PLANS to force nurses to work 12-hour shifts could jeopardise patient safety, The Royal College of Nursing has claimed.
Mid Yorkshire Hospitals NHS Trust, which operates Dewsbury District Hospital, has announced a plan to change the working patterns of its nursing staff.
At the moment about 40% of nurses working for the Mid Yorkshire trust work shorter shifts. They are being asked to consider a move to standardise shift patterns so that everyone works two or more long shifts in a week as opposed to a variety of shifts.
But officials from the Royal College of Nursing (RCN) say they fear it could lead to more mistakes.

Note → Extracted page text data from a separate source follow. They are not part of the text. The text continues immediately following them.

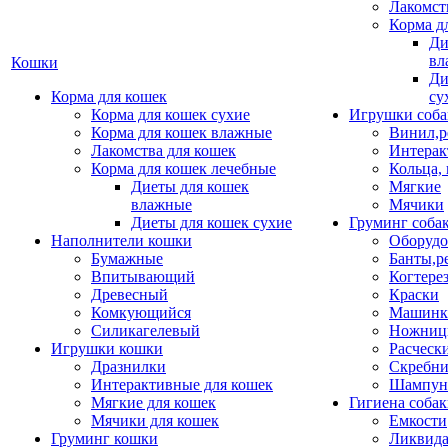
Лакомст
Корма д
Ди
вл
Кошки
Ди
Корма для кошек
су
Корма для кошек сухие
Игрушки соба
Корма для кошек влажные
Винил,р
Лакомства для кошек
Интерак
Корма для кошек лечебные
Кольца,
Диеты для кошек
Мягкие
влажные
Мячики
Диеты для кошек сухие
Груминг соба
Наполнители кошки
Оборудо
Бумажные
Банты,р
Впитывающий
Когтере
Древесный
Краски
Комкующийся
Машинки
Силикагелевый
Ножни
Игрушки кошки
Расческ
Дразнилки
Скребни
Интерактивные для кошек
Шампун
Мягкие для кошек
Гигиена соба
Мячики для кошек
Емкости
Груминг кошки
Ликвида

RCN regional director for Yorkshire, Glenn Turp, said: “It is true that Royal College of Nursing research indicates that longer shifts tend to be popular amongst some of our members – but one size doesn’t fit all.
“This approach does not take account of the fact that many staff will have caring responsibilities or may have medical or other reasons why working for 12 hours is just out of the question.
“We are also concerned that there could be periods in the day when all the staff on a ward are reaching the end of their working day and this could lead to some serious patient safety issues.”
RCN officials have said their report, “A Shift in the Right Direction”, found that: “Concentration and productivity tend to decline towards the end of the shifts, following lunch and during the night and early hours of the morning.”
It goes on to recommend, “Where possible, demanding, dangerous and/or safety-critical work should be avoided during the night and early hours of the morning and towards the end of long shifts.
“When work is particularly demanding, consider shortening the length of the shift.”
Helen Thomson, interim chief nurse at The Mid Yorkshire Hospitals NHS Trust, said: “The key aim of this proposal that we are consulting on is to improve safe, high quality care. The views of our staff and their representatives are an important part of this which is why we are carrying out a consultation.
“We are already taking the views of the RCN into account and we have also considered national research as part of our development of the proposal.
“We have been clear that there will be times when other shift patterns will need to be accommodated and we would of course aim to be as flexible as possible to individuals.
“However, what we are proposing is a shift pattern similar to that which many nurses already work and which is aimed at improving continuity of care for patients.”